À partir de cette date, s’est mise en place une forme d’action collective dans le temps, avec rassemblements mensuels à l’église de la Madeleine, lieu de la cérémonie, choix de gestes et de postures, usages maitrisés du silence et du son, dons d’objets et de textes : un « livre d’or » en perpétuelle écriture est au cœur du travail sociologique et ethnologique des deux auteurs. Entre le 9 décembre 2017 et le 30 décembre 2019, 50 cahiers (soit 70 000 pages) offrent d’innombrables lettres manuscrites, avec leurs signatures, leurs dessins, le tout dans une grande intensité graphique dont témoignent les photographies présentes dans l’ouvrage scientifique qui en est tiré.
Ce livre foisonnant, divers, riche d’hypothèses et de références, se lit d’une traite et fait surgir de nombreuses perspectives. Un jour, « Johnny » meurt, et la distance avec le corps de la star de son vivant – une distance sans cesse contredite physiquement par le rapprochement physique des concerts – est devenue tout à coup séparation absolue, celle qui rompt la ligne du temps entre un avant perdu à jamais et une séparation pour toujours. C’est bien « l’écriture de la séparation » qui est interrogée ici, et travaillée avec art.
On peut avoir l’impression en lisant ces textes que les fans qui les écrivent sont portés en permanence par la voix, la présence, les paroles de Johnny, inscrits à jamais dans le présent de leur vie ; comme si l’expérience de ses grands tubes emblématiques, faite une première fois puis répétée, sur scène ou sur écran, avait inscrit définitivement une sorte de substance du chanteur en eux, avec ses mots, son corps habité par un rythme qu’il donne mieux qu’à voir, à vivre : présence tellement intrusive à cause de sa séduction extrême, quand l’écart entre le stéréotype d’une image et le réel d’une personne s’écrase dans l’amplitude d’une voix qui, quand elle crie, chante.

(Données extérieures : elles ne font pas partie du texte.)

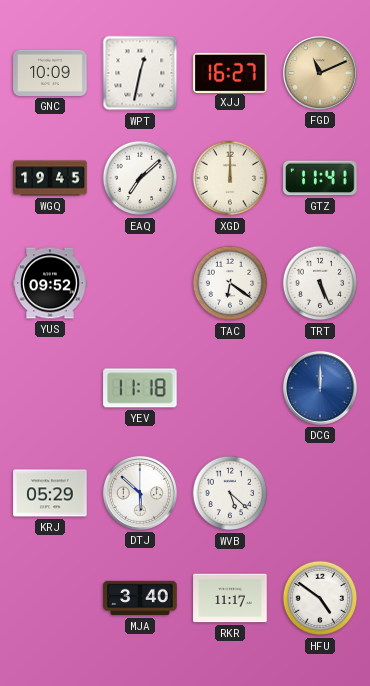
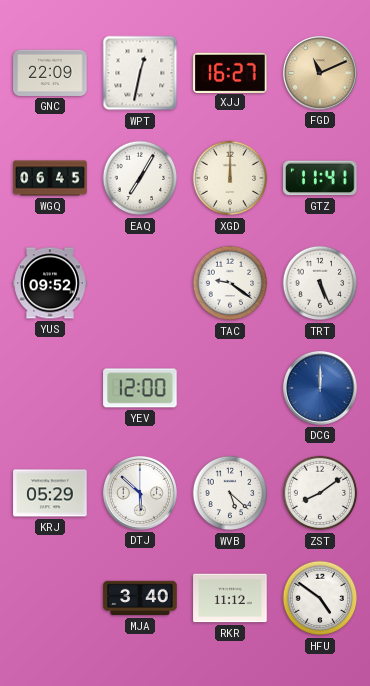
GNC: 10:09 -> 22:09
WGQ: 19:45 -> 06:45
EAQ: 7:08 -> 7:05
TAC: 6:21 -> 9:21
YEV: 11:18 -> 12:00
ZST: none -> 8:09
RKR: 11:17 -> 11:12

Cette voix, du temps de son vivant, était comme baignée de positivité normale ; mais la voix du chanteur résonne autrement après sa mort. Avant, elle naissait d’un corps vivant quelque part, dans un éclat dilaté et rayonnant jusqu’aux extrêmes des horizons intérieurs de l’écoute. Mais après la disparition de son corps, la voix de Johnny, son navire de sons puissants, se déploie orpheline, désamarrée, dans un suspens déchirant, dernier reste de présence du disparu ; et cela change son écho, son silence en fin de portée. La voix de Johnny disparu est comme ravie, captée par la partition de la mort qui semble l’augmenter d’une harmonique supplémentaire, qui nous vient de la nuit des temps et qui rend encore plus tristes les paroles les plus triviales (« Gabrielle ! »), les plus sexuelles (« comme un cheval mort »).
Les écrits des fans sont hantés par les mots des paroles de Johnny, de même que leur apparence physique tend parfois à la ressemblance avec l’idole. Mettre dans une galette des rois une fève à l’effigie de Johnny est bien une façon de le situer au cœur de ce qui se pétrit dans l’espace familial festif, comme germe précieux et signe du point maximum de l’adoption familiale de « notre Johnny » : sur presque soixante ans de carrière, le lien avec ses fans couvre désormais plusieurs générations, de 11 à 97 ans – écart d’âge des personnes qui signent leurs adresses textuelles à Johnny.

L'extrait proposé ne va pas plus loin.